Title: Sam I Am and Footie Pajamas
Prompt: This is for my hc_bingo prompt- "loss of possessions"
Rating: K+
Genre: Hurt/Comfort, Gen
Warnings: Mild language
Word Count: 600
Summary: Pre-series. John thought he had this fatherhood thing down until he lost Mary. He wonders if any of this will ever get any easier and how the hell does he think he can raise two boys all by himself?
John was a good dad.
He wasn't perfect, but he loved his sons and he was capable. Earned an adequate living, knew how to change a diaper. When Mary sent him to the store with a grocery list, he was able to find the baby section and cross off her list, no problem. In the middle of the night when his baby cried, knew how to rock him gently back to sleep. When his boy woke with nightmares, he knew to pull back the blankets and let him in so he could snuggle up against Mary.
But then in a blaze of smoke and fire Mary was taken from him. Along with everything that was hers and that had been John's from her.
Everything except for her two sons.
He could still see Dean, covered in ash, staring up at him desperately. Green and red eyes. Clinging to the EMT's shirt as he held the oxygen mask over his nose, taking shallow, hicupping gulps of air.
So small and vulnerable.
If John ever thought that he had nothing left to live for his babies were right there to tell him he was wrong.
You don't realize how much you have until you have nothing.
And he doesn't mean that in a, "be thankful for what you have 'cause you never know till it's gone" kind of way. He means it in more the very literal sense that now he has nothing. No clothes, no food, no diapers, no baby formula, no rattle or nookie for when Sammy starts crying, no Sam I Am, and no batman footie pajamas. Somehow he has to replace it all. Everything.
And now he realizes, he isn't the capable dad he thought he was. He's clueless and adrift and nothing brings that point home more than the baby aisle at the local department store.
Mary has been dead no more than a few hours and his babies' clothes smell of smoke and sulfur.
And what size does Dean wear anyway?
Sammy has slept through nearly everything but he's going to be fussing soon.
And what baby formula does he get? Does he go with the cheapest? But what if cheapest isn't the best? And his mind gets ahead of him. Baby formula is good now, but when should he start eating mashed carrots and pears? What about when he starts getting teeth? And should you brush baby teeth? Should he buy a toothbrush? Toothpaste? Crest, Colgate, generic?
What about diapers? He vaguely remembers a purple box but what size? Babies grow fast- how much longer will he be wearing his current size? Should he buy a small box of the smaller diapers and a big box of the larger diapers in anticipation of when he needs bigger ones? He doesn't want to buy too many of the small diapers and then not use them.
Just how young is too young to start potty training? Six months? Yeah. Too young.
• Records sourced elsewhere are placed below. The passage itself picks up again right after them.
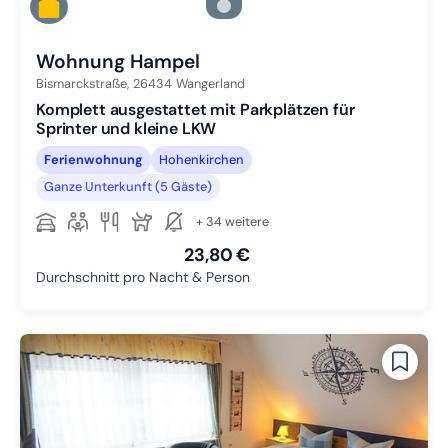
Zu Slide 4 wechseln
Zu Slide 5 wechseln
Wohnung Hampel
Bismarckstraße,
26434
Wangerland
Komplett ausgestattet mit Parkplätzen für
Sprinter und kleine LKW
Ferienwohnung
Hohenkirchen
Ganze Unterkunft (5 Gäste)
+ 34 weitere
23,80 €
Durchschnitt pro Nacht & Person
Being a dad is not so easy when Mary's not there to give him a list to check off.
And now he's standing in the middle of the baby aisle sobbing because he can't decide if Luvs are better than Huggies.
He'll be humiliated in the morning when he thinks back on his breakdown in front of the young sales assistant who tries to help him. He won't know what made him, a Marine who fought in 'Nam, break down and cry over some damn diapers.
He wonders if any of this will ever get any easier and how the hell does he think he can raise two boys all by himself?